This is often a stressful and tense moment for everyone involved. Don’t rush, and follow your process. If you’re currently in a public space or context, move the conversation to a private one.

Never contradict what the person making the report says to you, even if it doesn’t make sense at the time or you have different opinions about the people involved. Ask clarifing questions if needed to help you better understand the situation. Offer the person a quiet place to recover afterward, if the report is made in person.

Download our example form to modify and use.

Information to collect

Taking reports and being aware of privacy

It’s important to maintain the privacy of the reporter and all others involved during this process, so move the reporting to a private communication method or space as quickly as possible. Decide whether you’ll take reports via email, phone calls, other message systems, or in person. There are a number of tools that will let you set up a phone number and voicemail box all responders can access, and some also do SMS. For online reporting you should have a shared incoming email address like safety@example.org. You could also connect this with a web form.

Agree with your fellow reporters and response team on what kinds of records you’ll keep and how they’ll be stored. You may need to consider trade-offs between privacy, security, and accountability, as well as any legal implications for the information you gather.

Factors that may affect your handling of these records:

Follow up and response

Make sure to let people know how soon they’ll have a response from you, and what the time frame is for your actions. Posting an outline of your reporting process with your code of conduct is helpful. Learn how to create a incident response plan to determine your next actions.

Example situations

Group A leads a large open source project that also throws an annual conference. They have a contact email address that forwards a copy to everyone in their response team, and a phone number for the conference that allows voicemail and SMS. Forwarding of calls and messages from the phone number is rotated to whoever is currently on call — there’s someone available both during the daytime conference schedule and for evening events. Their reporting policies are linked on the website for both the conference and the project as a whole.

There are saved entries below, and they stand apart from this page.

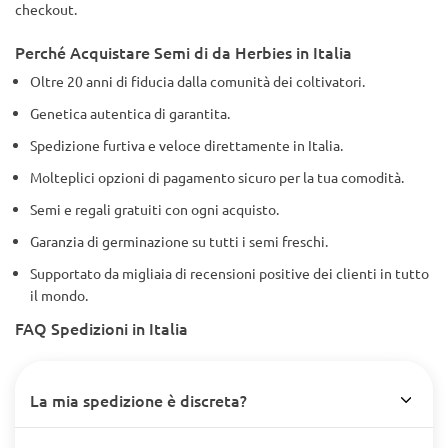
checkout.
Perché Acquistare Semi di da Herbies in Italia
Oltre 20 anni di fiducia dalla comunità dei coltivatori.
Genetica autentica di garantita.
Spedizione furtiva e veloce direttamente in Italia.
Molteplici opzioni di pagamento sicuro per la tua comodità.
Semi e regali gratuiti con ogni acquisto.
Garanzia di germinazione su tutti i semi freschi.
Supportato da migliaia di recensioni positive dei clienti in tutto
il mondo.
FAQ Spedizioni in Italia
La mia spedizione è discreta?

When they receive a report of an incident, all notes are placed in a Dropbox folder that individual responders are added and removed from as needed. Detailed reports are only kept until the situation is resolved, except in cases where there’s a permanent restriction or an ongoing legal reason. The remaining notes are only short summaries to help the organizers from each conference year spot repeat problems.

Group B is one person, the host of a monthly user group meeting, plus a second responder from another user group (they’ve agreed to team up so that each one has a backup). They’ve decided to each have their own reporting email address for their group so that it’s straightforward for participants. The organizers did not set up a phone number or other contact system, because one of them is always present and easy to identify at the event and they anticipate receiving most information in person. For similar reasons, they’re only keeping their notes on paper and shred them after they feel an incident has been handled appropriately.